Comme promis, les riches seront mis à contribution pour aider la France à se désendetter, mais leur effort passera par une taxe limitée dans le temps, jugée "symbolique" par les experts.
Le gouvernement va créer en 2012 une "contribution exceptionnelle sur les hauts revenus", a annoncé mercredi le Premier ministre François Fillon.
Cette taxe de 3% visera les revenus du travail et du capital dépassant 500.000 euros par an, et rapportera 200 millions annuels dans les caisses de l'Etat.
"Il s'agit d'une taxation exceptionnelle" qui sera "supprimée" lorsque le déficit public de la France aura été ramené à 3% du PIB, a précisé le Premier ministre. Si la France respecte ses promesses, la taxe restera en vigueur jusqu'en 2013 et disparaîtra l'année suivante.

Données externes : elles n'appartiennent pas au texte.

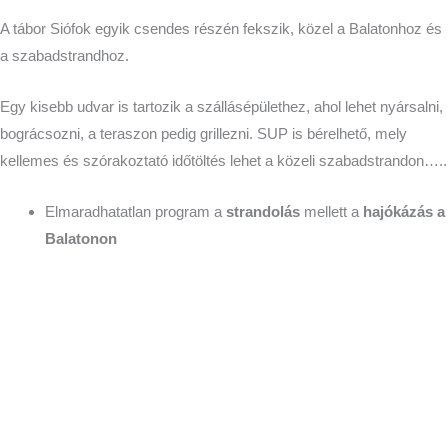
A tábor Siófok egyik csendes részén fekszik, közel a Balatonhoz és
a szabadstrandhoz.
Egy kisebb udvar is tartozik a szállásépülethez, ahol lehet nyársalni,
bográcsozni, a teraszon pedig grillezni. SUP is bérelhető, mely
kellemes és szórakoztató időtöltés lehet a közeli szabadstrandon…..
Elmaradhatatlan program a
strandolás
mellett a
hajókázás a
Balatonon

"C'est assez symbolique et dérisoire", a déploré le président de la commission des Finances du Sénat, Jean Arthuis.
A l'instar d'un grand nombre de parlementaires de la majorité et d'économistes, le sénateur centriste privilégiait la création d'une ou deux tranches d'impôt supplémentaires sur les hauts revenus.

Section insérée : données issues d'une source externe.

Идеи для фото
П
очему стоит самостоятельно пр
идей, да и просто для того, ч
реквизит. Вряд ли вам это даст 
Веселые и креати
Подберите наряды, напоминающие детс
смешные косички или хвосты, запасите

Plus virulent encore, le Parti socialiste a dénoncé une mesure "emblématique" du "cynisme" du gouvernement, accusé de demander aux riches "de ne rendre qu'un neuvième" du "chèque" qu'il leur a fait en allégeant l'impôt de solidarité sur la fortune (ISF).
"Les efforts demandés aux salariés sont assez conséquents" tandis que ceux "demandés aux entreprises et aux très hauts revenus sont beaucoup plus faibles", a fait écho la CFDT.
Faux, a répliqué François Fillon, venu défendre au 20 heures de TF1 son plan d'austérité. "C'est le symbole de la participation de l'ensemble de la nation à l'effort" dans une "situation difficile", a-t-il estimé.
La ministre du Budget, Valérie Pécresse, a pour sa part chiffré à 3,7 milliards d'euros (sur un total de 12 milliards) la contribution totale des ménages les plus aisés au plan, soit "les deux tiers de l'effort" demandé à la totalité des ménages français, selon elle.
"Quand on est aisé, on gagne plus, on possède plus", a-t-elle expliqué. "Dans le plan que nous proposons, il y a la taxation exceptionnelle, mais aussi la taxation des revenus du patrimoine (+1,3%). Et il y a aussi une taxation supplémentaire de la plus-value de la cession des résidences secondaires. Tout ça est un package sur les ménages aisés".
Plusieurs grandes fortunes françaises, dont Liliane Bettencourt, s'étaient dites prêtes, dès mardi, à une contribution "exceptionnelle" mais "raisonnable".
"Ils ont pris les devants en disant +taxez-nous un peu+, car ils savent qu'ils sont très peu imposés", balaye Thibault Gajdos, économiste au CNRS.
Mais, au-delà du combat politique, les économistes estiment que le compte n'y est pas.
"C'est vraiment de la symbolique politique", lance Elie Cohen, directeur de recherches au CNRS. Selon lui, à huit mois de la présidentielle, le gouvernement a voulu "aller dans le sens de l'opinion, favorable à une taxation des plus riches".
"Mais il faudrait des mesures plus durables", comme de nouvelles tranches d'imposition sur le revenu ou une taxation du capital renforcée, a-t-il souligné.
Les économistes interrogés par l'AFP sur une telle mesure sont unanimes sur son aspect symbolique. "Cacahouètes", lance Thibault Gajdos. "Cosmétique", confirme Christian Saint-Etienne, professeur à Paris-Dauphine.
Alors que l'impôt sur le revenu est critiqué de toutes parts, notamment par la Cour des comptes qui a relevé dans un récent rapport qu'il devient "dégressif" pour les quelques milliers de contribuables les plus aisés, tous estiment que la situation actuelle appelle une vraie réforme fiscale et un encadrement beaucoup plus strict des niches.
"Le système actuel arrive en bout de course", martèle Elie Cohen.